Pour rendre intelligibles ces niveaux de risque et faciliter la décision, ont été créés les concepts de micromort et de microvie. Une micromort est une chance sur un million de mourir. Cela correspond à la dose moyenne de risque que vous rencontrez un jour normal ; des activités risquées menées ce jour-là vous ajoutent des micromorts. Par exemple, une anesthésie générale donne une chance sur 100 000 de décès, ce qui n’est pas très explicite ; si on vous dit que cela fait 10 micromorts, soit 10 fois le risque quotidien moyen, c’est plus clair. De même, une journée au ski correspond à une micromort, comme 370 km en voiture ou 32 km à vélo. Une plongée correspond à 5 micromorts, courir un marathon à 7.

La microvie est elle utilisée pour évaluer les risques cumulatifs. En effet, si vous faites un trajet en voiture aujourd’hui et que vous y survivez, demain, votre niveau de risque est remis à zéro. Mais certains risques se cumulent dans le temps, comme le tabagisme, le manque d’exercice physique ou les mauvaises habitudes alimentaires. Une microvie correspond à 30 minutes d’espérance de vie supplémentaire.
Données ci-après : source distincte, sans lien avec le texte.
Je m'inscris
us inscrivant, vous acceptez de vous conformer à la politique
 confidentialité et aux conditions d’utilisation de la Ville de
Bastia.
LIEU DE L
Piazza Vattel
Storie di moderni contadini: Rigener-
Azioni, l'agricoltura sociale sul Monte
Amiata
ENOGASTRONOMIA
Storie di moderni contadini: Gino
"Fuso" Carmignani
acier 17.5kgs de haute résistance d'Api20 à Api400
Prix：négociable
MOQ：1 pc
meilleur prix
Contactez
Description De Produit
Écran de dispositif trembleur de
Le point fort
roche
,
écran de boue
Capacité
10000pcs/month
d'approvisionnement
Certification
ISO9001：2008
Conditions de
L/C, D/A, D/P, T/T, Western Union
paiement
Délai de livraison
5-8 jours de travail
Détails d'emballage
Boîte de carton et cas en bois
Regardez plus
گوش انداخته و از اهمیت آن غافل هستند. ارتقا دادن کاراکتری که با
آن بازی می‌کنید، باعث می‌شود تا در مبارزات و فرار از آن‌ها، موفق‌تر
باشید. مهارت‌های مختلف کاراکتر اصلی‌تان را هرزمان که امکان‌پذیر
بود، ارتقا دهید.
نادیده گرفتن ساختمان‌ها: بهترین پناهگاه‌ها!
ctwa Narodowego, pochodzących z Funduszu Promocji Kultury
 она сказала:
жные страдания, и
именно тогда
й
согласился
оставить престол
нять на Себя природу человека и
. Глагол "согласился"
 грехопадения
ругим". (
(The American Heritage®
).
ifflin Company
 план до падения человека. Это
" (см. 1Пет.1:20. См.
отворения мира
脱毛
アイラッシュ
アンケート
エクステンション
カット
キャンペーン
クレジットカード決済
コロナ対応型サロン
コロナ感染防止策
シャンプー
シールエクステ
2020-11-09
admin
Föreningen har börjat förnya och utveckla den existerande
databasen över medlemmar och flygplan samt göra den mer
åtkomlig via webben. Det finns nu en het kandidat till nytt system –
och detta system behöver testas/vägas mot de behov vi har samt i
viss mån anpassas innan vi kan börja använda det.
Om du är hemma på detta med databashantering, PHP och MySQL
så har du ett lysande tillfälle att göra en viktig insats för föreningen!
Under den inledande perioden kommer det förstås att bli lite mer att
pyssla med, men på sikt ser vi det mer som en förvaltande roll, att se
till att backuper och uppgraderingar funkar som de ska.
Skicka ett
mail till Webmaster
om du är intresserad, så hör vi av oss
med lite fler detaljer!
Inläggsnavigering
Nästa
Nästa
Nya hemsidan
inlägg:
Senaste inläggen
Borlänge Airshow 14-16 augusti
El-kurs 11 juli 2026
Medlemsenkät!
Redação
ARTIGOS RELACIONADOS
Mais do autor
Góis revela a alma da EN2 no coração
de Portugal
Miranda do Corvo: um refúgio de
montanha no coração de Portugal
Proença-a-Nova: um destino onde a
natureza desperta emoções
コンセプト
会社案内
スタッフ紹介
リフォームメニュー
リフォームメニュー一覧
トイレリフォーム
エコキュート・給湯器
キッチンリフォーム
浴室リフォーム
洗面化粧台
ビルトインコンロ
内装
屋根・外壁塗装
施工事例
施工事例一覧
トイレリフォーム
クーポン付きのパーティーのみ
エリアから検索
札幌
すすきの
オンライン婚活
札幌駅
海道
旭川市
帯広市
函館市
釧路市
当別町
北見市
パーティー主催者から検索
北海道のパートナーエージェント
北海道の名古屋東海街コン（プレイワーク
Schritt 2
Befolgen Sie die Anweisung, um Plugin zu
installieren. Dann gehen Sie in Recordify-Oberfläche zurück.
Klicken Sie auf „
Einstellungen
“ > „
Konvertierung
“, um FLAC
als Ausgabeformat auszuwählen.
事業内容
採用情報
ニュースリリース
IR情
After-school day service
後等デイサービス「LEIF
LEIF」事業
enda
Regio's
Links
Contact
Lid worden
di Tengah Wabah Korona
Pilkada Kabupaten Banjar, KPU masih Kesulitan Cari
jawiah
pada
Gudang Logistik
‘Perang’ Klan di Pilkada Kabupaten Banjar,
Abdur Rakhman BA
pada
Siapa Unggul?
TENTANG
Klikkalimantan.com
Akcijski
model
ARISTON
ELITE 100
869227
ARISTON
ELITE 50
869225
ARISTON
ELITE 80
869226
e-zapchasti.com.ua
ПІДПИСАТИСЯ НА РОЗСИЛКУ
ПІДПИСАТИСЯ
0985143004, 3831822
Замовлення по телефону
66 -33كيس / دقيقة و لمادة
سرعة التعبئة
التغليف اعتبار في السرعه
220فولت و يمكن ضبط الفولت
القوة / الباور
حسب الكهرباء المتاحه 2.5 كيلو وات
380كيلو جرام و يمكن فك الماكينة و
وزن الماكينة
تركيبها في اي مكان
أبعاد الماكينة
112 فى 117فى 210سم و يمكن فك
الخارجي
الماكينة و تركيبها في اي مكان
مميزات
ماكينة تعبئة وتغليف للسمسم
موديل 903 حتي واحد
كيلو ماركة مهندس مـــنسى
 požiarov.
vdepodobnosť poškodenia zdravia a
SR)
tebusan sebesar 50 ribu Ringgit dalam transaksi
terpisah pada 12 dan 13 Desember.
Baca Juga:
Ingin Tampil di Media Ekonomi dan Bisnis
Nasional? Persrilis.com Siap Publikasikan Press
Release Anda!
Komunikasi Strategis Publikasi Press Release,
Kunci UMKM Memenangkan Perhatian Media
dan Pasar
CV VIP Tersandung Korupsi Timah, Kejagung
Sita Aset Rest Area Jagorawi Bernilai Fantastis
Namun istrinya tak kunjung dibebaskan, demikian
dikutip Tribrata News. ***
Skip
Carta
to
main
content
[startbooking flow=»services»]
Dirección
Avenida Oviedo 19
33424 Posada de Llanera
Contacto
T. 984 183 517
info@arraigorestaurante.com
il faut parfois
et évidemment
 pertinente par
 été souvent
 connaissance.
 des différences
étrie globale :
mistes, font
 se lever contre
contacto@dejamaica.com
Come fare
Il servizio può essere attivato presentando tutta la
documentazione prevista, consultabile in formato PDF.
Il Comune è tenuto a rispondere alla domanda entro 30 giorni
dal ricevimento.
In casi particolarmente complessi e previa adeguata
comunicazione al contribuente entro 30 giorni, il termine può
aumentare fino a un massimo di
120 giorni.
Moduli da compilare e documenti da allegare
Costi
Fumer un paquet de cigarettes, par exemple, vous coûtera environ 10 microvies, soit 5 heures d’espérance de vie. Fumer un paquet par jour est alors comme un vieillissement accéléré : votre corps vieillit comme si les journées duraient 29 heures au lieu de 24.

20 minutes d’exercice dans une journée vous rapportent une microvie (par contre, de manière intéressante, l’exercice supplémentaire au delà de 20 mn apporte beaucoup moins). Boire une dose d’alcool par jour apporte une microvie, par contre, les doses suivantes vous coûtent des microvies (7 doses d’alcool, soit un litre de bière, coûtent 2 microvies). Une heure passée devant la télévision coûte une demi-microvie ; être une femme vous rapporte 4 microvies par jour par rapport au fait d’être un homme ; la dose de radiations d’une radio des poumons coûte 2 microvies.